● **Data**:
= Beginning of Section =
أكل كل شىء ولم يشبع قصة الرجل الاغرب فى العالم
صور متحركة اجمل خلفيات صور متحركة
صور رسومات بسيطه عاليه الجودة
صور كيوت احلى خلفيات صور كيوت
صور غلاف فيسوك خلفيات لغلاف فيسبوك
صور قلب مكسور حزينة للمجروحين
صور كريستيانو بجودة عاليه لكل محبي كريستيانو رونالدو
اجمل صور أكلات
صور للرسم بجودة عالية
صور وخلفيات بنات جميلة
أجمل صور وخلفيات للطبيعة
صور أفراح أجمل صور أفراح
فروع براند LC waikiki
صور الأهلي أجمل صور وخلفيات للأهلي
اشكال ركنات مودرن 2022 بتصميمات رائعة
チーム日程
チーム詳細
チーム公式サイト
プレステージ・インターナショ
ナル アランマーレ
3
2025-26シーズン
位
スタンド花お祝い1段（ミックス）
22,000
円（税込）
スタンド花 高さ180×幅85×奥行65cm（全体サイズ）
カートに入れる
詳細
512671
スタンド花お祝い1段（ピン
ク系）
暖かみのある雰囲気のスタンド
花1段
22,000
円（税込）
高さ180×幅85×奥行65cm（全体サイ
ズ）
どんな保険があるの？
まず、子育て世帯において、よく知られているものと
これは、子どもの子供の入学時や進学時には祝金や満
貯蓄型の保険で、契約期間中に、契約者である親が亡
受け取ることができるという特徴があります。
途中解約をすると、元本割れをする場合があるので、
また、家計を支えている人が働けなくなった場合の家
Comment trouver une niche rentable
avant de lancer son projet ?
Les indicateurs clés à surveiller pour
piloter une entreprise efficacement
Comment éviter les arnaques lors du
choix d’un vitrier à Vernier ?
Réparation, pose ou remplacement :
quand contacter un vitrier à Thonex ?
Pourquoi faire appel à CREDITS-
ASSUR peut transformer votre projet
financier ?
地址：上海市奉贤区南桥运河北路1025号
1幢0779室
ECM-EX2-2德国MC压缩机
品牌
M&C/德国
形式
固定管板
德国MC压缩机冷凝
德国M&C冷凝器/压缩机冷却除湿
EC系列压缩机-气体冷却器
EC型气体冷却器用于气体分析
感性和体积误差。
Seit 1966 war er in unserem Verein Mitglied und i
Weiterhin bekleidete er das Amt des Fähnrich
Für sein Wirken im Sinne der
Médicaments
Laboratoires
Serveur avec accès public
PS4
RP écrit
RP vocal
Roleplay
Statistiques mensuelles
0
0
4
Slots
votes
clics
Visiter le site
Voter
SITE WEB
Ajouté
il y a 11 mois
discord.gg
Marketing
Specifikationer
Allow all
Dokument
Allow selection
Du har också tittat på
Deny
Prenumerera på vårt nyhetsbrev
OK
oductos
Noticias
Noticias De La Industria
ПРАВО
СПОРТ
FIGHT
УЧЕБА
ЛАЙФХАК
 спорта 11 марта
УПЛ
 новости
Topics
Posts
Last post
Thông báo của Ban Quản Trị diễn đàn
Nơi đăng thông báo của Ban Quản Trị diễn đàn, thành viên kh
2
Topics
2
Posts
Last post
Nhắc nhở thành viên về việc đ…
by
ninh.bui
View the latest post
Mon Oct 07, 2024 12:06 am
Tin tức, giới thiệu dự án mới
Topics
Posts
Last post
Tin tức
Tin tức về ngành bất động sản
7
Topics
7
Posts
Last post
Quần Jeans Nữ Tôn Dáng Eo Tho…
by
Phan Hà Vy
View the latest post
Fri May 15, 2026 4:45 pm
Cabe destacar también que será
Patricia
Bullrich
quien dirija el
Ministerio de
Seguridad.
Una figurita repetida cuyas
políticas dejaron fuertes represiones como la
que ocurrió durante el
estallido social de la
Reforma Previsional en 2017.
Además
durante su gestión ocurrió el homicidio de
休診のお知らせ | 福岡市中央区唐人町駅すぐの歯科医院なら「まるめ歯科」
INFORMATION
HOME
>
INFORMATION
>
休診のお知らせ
= End of Section =
● **Exercise**:
Every record needs to be reproduced exactly, with none skipped.

● **Answer section**:
أكل كل شىء ولم يشبع قصة الرجل الاغرب فى العالم
صور متحركة اجمل خلفيات صور متحركة
صور رسومات بسيطه عاليه الجودة
صور كيوت احلى خلفيات صور كيوت
صور غلاف فيسوك خلفيات لغلاف فيسبوك
صور قلب مكسور حزينة للمجروحين
صور كريستيانو بجودة عاليه لكل محبي كريستيانو رونالدو
اجمل صور أكلات
صور للرسم بجودة عالية
صور وخلفيات بنات جميلة
أجمل صور وخلفيات للطبيعة
صور أفراح أجمل صور أفراح
فروع براند LC waikiki
صور الأهلي أجمل صور وخلفيات للأهلي
اشكال ركنات مودرن 2022 بتصميمات رائعة
チーム日程
チーム詳細
チーム公式サイト
プレステージ・インターナショ
ナル アランマーレ
3
2025-26シーズン
位
スタンド花お祝い1段（ミックス）
22,000
円（税込）
スタンド花 高さ180×幅85×奥行65cm（全体サイズ）
カートに入れる
詳細
512671
スタンド花お祝い1段（ピン
ク系）
暖かみのある雰囲気のスタンド
花1段
22,000
円（税込）
高さ180×幅85×奥行65cm（全体サイ
ズ）
どんな保険があるの？
まず、子育て世帯において、よく知られているものと
これは、子どもの子供の入学時や進学時には祝金や満
貯蓄型の保険で、契約期間中に、契約者である親が亡
受け取ることができるという特徴があります。
途中解約をすると、元本割れをする場合があるので、
また、家計を支えている人が働けなくなった場合の家
Comment trouver une niche rentable
avant de lancer son projet ?
Les indicateurs clés à surveiller pour
piloter une entreprise efficacement
Comment éviter les arnaques lors du
choix d’un vitrier à Vernier ?
Réparation, pose ou remplacement :
quand contacter un vitrier à Thonex ?
Pourquoi faire appel à CREDITS-
ASSUR peut transformer votre projet
financier ?
地址：上海市奉贤区南桥运河北路1025号
1幢0779室
ECM-EX2-2德国MC压缩机
品牌
M&C/德国
形式
固定管板
德国MC压缩机冷凝
德国M&C冷凝器/压缩机冷却除湿
EC系列压缩机-气体冷却器
EC型气体冷却器用于气体分析
感性和体积误差。
Seit 1966 war er in unserem Verein Mitglied und i
Weiterhin bekleidete er das Amt des Fähnrich
Für sein Wirken im Sinne der
Médicaments
Laboratoires
Serveur avec accès public
PS4
RP écrit
RP vocal
Roleplay
Statistiques mensuelles
0
0
4
Slots
votes
clics
Visiter le site
Voter
SITE WEB
Ajouté
il y a 11 mois
discord.gg
Marketing
Specifikationer
Allow all
Dokument
Allow selection
Du har också tittat på
Deny
Prenumerera på vårt nyhetsbrev
OK
oductos
Noticias
Noticias De La Industria
ПРАВО
СПОРТ
FIGHT
УЧЕБА
ЛАЙФХАК
 спорта 11 марта
УПЛ
 новости
Topics
Posts
Last post
Thông báo của Ban Quản Trị diễn đàn
Nơi đăng thông báo của Ban Quản Trị diễn đàn, thành viên kh
2
Topics
2
Posts
Last post
Nhắc nhở thành viên về việc đ…
by
ninh.bui
View the latest post
Mon Oct 07, 2024 12:06 am
Tin tức, giới thiệu dự án mới
Topics
Posts
Last post
Tin tức
Tin tức về ngành bất động sản
7
Topics
7
Posts
Last post
Quần Jeans Nữ Tôn Dáng Eo Tho…
by
Phan Hà Vy
View the latest post
Fri May 15, 2026 4:45 pm
Cabe destacar también que será
Patricia
Bullrich
quien dirija el
Ministerio de
Seguridad.
Una figurita repetida cuyas
políticas dejaron fuertes represiones como la
que ocurrió durante el
estallido social de la
Reforma Previsional en 2017.
Además
durante su gestión ocurrió el homicidio de
休診のお知らせ | 福岡市中央区唐人町駅すぐの歯科医院なら「まるめ歯科」
INFORMATION
HOME
>
INFORMATION
>
休診のお知らせ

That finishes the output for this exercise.